As I moved into my post-college career as a ski bum, I began carrying things better suited to a life of serious slacker-dom: a sturdy ski bag, a frayed duffel and the ubiquitous backpack of my “people.” I traveled fast and (relatively) light. There was no problem a quick-release buckle couldn't contain, and nothing a little duct tape wouldn't fix. Those were good times.
It couldn't last, of course, and I eventually put away my childish things for…well…other childish things. The car seat. The stroller. The portable playpen. As a new husband and father, I hauled it all. And I did it more or less willingly, because I felt like I'd become part of something bigger.

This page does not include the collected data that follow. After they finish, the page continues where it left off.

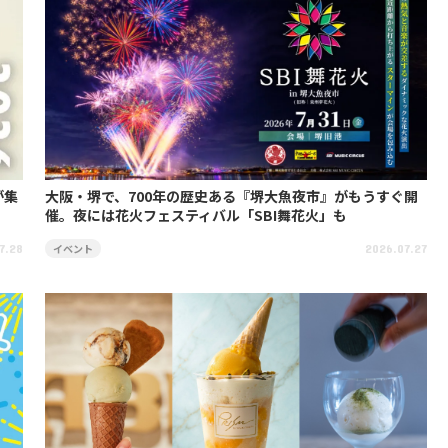
が集
大阪・堺で、700年の歴史ある『堺大魚夜市』がもうすぐ開
催。夜には花火フェスティバル「SBI舞花火」も
イベント
7.28
2026.07.27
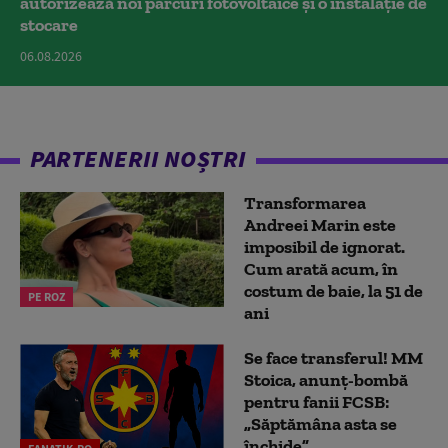
autorizează noi parcuri fotovoltaice și o instalație de
stocare
06.08.2026
PARTENERII NOȘTRI
Transformarea
Andreei Marin este
imposibil de ignorat.
Cum arată acum, în
costum de baie, la 51 de
PE ROZ
ani
Se face transferul! MM
Stoica, anunț-bombă
pentru fanii FCSB:
„Săptămâna asta se
închide”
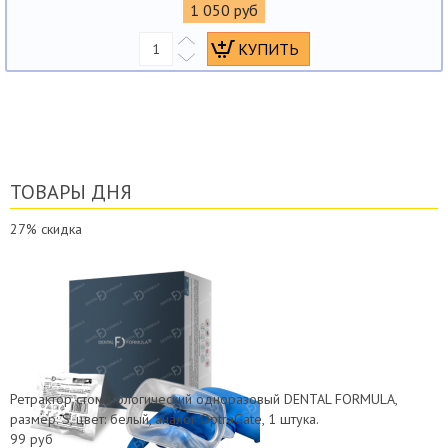
1 050 руб
ТОВАРЫ ДНЯ
27%
скидка
Ретрактор стоматологический одноразовый DENTAL FORMULA,
размер: S, цвет: белый, аналог OptraGate, 1 штука.
99 руб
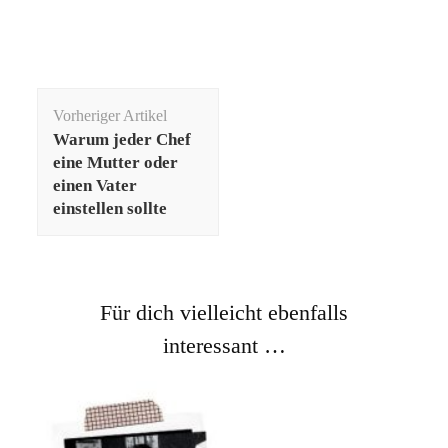
Beitragsnavigation
Vorheriger Artikel
Warum jeder Chef
eine Mutter oder
einen Vater
einstellen sollte
Für dich vielleicht ebenfalls
interessant …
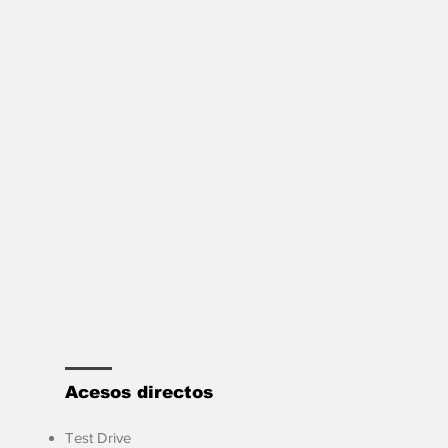
Acesos directos
Test Drive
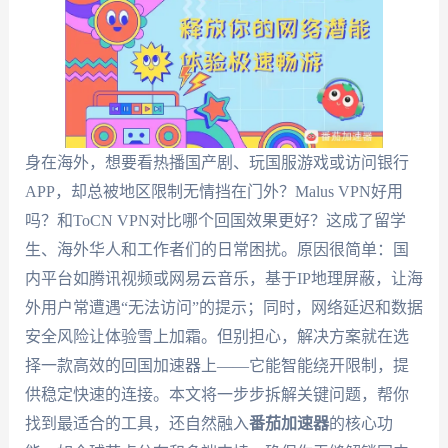
身在海外，想要看热播国产剧、玩国服游戏或访问银行
APP，却总被地区限制无情挡在门外？Malus VPN好用
吗？和ToCN VPN对比哪个回国效果更好？这成了留学
生、海外华人和工作者们的日常困扰。原因很简单：国
内平台如腾讯视频或网易云音乐，基于IP地理屏蔽，让海
外用户常遭遇“无法访问”的提示；同时，网络延迟和数据
安全风险让体验雪上加霜。但别担心，解决方案就在选
择一款高效的回国加速器上——它能智能绕开限制，提
供稳定快速的连接。本文将一步步拆解关键问题，帮你
找到最适合的工具，还自然融入
番茄加速器
的核心功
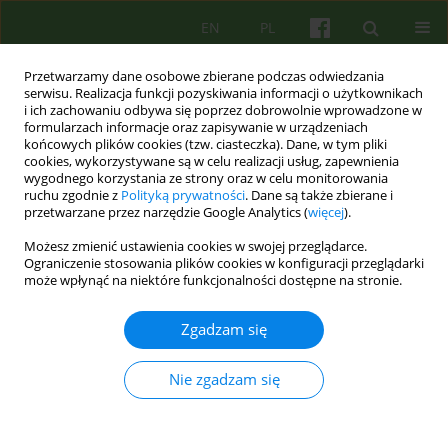
EN
PL
Przetwarzamy dane osobowe zbierane podczas odwiedzania
serwisu. Realizacja funkcji pozyskiwania informacji o użytkownikach
i ich zachowaniu odbywa się poprzez dobrowolnie wprowadzone w
formularzach informacje oraz zapisywanie w urządzeniach
końcowych plików cookies (tzw. ciasteczka). Dane, w tym pliki
cookies, wykorzystywane są w celu realizacji usług, zapewnienia
wygodnego korzystania ze strony oraz w celu monitorowania
ruchu zgodnie z
Polityką prywatności
. Dane są także zbierane i
przetwarzane przez narzędzie Google Analytics (
więcej
).
Autor
Agata Blaut
Możesz zmienić ustawienia cookies w swojej przeglądarce.
Ograniczenie stosowania plików cookies w konfiguracji przeglądarki
może wpłynąć na niektóre funkcjonalności dostępne na stronie.
ARTICLE
Efektywność muzyki relaksacyjnej (klasycznej i
Zgadzam się
wybranej samodzielnie) w terapii behawioralnej
kobiet z arachnofobią
Nie zgadzam się
Joanna Barton
,
Agata Blaut
Psychoter 2011;159(4):41-50
Statystyki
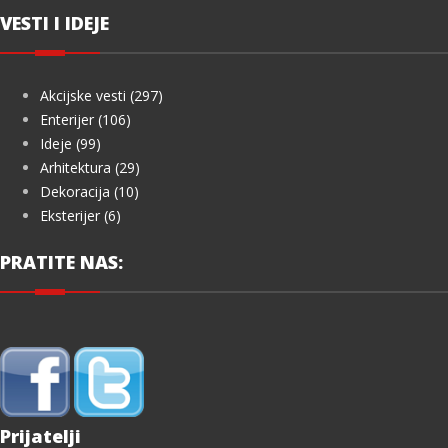
VESTI I IDEJE
Akcijske vesti (297)
Enterijer (106)
Ideje (99)
Arhitektura (29)
Dekoracija (10)
Eksterijer (6)
PRATITE NAS:
Prijatelji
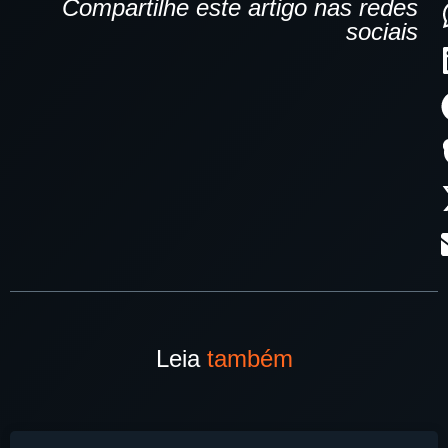
Compartilhe este artigo nas redes
sociais
Leia
também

In reality, I had literally become something bigger: a family pack mule trudging through life with a double-wide load of washable canvas and pink plastic.
Now that my daughter's grown up, the kiddie gear has joined its predecessors in the garage, and most of my baggage battles are with my wife's favorite bag: a wheeled behemoth known as Big Red. To be honest, I have no idea what she fills it with—strangely, my help isn't appreciated during the packing process—but I'm pretty sure I'll be lugging it around the next time we travel.
And when we get home, I'll take ol' Red out to the garage, heave it onto the shelf and realize once again that the whole cluttered collection is proof that every trip we take is part of the larger journey we make through life. If that constitutes emotional baggage, I'm more than happy to carry it.